The system 600 provides faceted browsing in combination with free text query including elements of classification related as at least one synonym similarly with respect to interface system 100. A browser is used by the client 610 to communicate over the connection 605 with the server 620.

FIG. 7 illustrates a block diagram of a process 700 for providing faceted browsing in combination with free text query including elements of classification related as at least one synonym, implemented by the system 600. Process 700 includes block 710 where regular index documents 210 and synonym index entries 310 are provided. Text search query terms are received in block 720. The received search terms may be entered through many types of interfaces, such as a keyboard, a selection via a pointing device (e.g., a mouse), voice commands converted into text, resistive digitizers (i.e., touch-screens), etc. Process 700 continues with block 730, where the entered text query is analyzed for classification.

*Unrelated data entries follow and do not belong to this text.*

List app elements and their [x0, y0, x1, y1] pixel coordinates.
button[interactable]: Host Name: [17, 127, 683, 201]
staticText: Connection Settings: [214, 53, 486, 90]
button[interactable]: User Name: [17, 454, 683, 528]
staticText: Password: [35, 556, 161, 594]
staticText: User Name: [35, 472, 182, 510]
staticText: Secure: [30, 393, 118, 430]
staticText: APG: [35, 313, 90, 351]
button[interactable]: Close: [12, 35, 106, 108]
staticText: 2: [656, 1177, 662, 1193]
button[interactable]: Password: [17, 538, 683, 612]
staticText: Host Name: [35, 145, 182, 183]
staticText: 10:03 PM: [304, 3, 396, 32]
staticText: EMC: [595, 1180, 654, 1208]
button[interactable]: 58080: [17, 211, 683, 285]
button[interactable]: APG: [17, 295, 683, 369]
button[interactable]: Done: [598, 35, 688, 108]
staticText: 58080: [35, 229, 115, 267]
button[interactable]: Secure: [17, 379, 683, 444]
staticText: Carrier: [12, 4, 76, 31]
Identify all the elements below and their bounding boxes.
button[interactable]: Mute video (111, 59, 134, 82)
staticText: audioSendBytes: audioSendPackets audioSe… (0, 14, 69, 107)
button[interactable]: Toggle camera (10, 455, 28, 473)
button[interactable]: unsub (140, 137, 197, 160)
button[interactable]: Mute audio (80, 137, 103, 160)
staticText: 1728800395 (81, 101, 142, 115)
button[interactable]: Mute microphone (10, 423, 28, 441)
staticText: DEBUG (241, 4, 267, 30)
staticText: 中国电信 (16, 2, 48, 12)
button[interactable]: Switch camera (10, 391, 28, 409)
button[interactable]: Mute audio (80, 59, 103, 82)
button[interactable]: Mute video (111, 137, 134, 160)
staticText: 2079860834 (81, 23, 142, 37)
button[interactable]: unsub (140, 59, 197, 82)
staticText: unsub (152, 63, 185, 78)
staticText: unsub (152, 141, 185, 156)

Block 730 performs a similar function as the analyzer module 150 including analyzing the query text into one or more sorted inner and outer lists of tokens 322 representing the text and associated synonyms. For example, user entered search terms are analyzed in block 730 to obtain tokens 322, where the tokens 322 are split into an array of token lists similar to the token cache 400 illustrated in FIG. 4. In one example, block 730 may use different processing to obtain and split the list into token lists, such as look-up processing, tree traversal processing, database lookup processing, text string manipulation processing, etc.

Process 700 continues with block 740 where the synonym index entries 310 are searched to find entries associated with a range of tokens less than or equal to the number of lists of tokens according to one embodiment of the invention. In one example, block 740 searches the synonym index entries 310 to find entries associated with a range of tokens 322 less than or equal to the number of lists of tokens 322, and a sorted array 510 of the tokens 505 results from splitting of the user's entered search terms 503 is obtained.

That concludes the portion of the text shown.